*RECORDS SHOWN*.

----------------------------------------

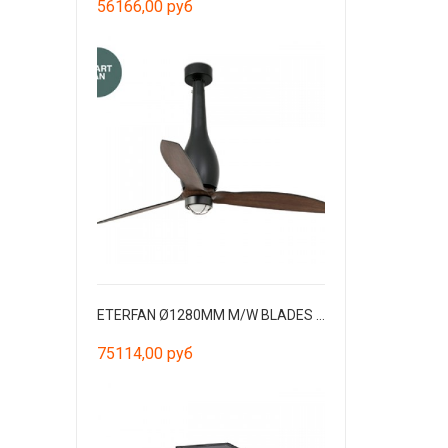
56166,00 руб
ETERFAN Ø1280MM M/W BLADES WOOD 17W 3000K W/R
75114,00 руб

----------------------------------------

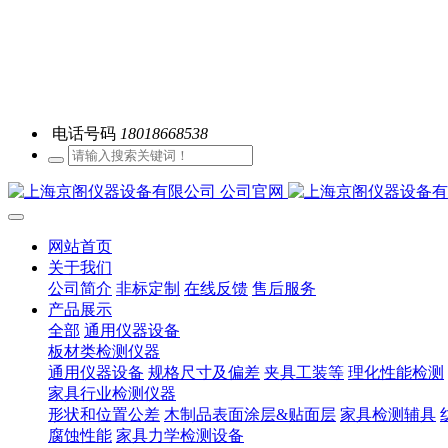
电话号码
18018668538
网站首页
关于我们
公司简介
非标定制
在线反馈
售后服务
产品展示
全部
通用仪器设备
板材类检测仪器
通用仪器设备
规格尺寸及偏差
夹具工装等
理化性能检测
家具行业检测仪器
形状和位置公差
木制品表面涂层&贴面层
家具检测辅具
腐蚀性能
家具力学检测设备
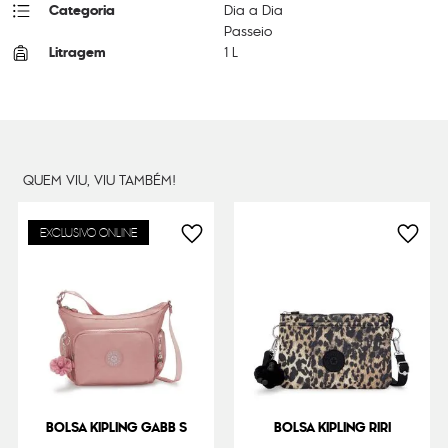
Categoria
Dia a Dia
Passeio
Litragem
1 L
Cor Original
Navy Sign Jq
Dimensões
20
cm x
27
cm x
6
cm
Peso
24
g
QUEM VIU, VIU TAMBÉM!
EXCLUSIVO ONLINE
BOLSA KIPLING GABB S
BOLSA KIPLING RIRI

----------------------------------------

*REQUIRED WORK*. In the records above, the line with "56166,00 руб" marks the start and the line with "75114,00 руб" marks the end; copy that stretch exactly, both lines included, and nothing else.

*RESPONSE*.
56166,00 руб
ETERFAN Ø1280MM M/W BLADES WOOD 17W 3000K W/R
75114,00 руб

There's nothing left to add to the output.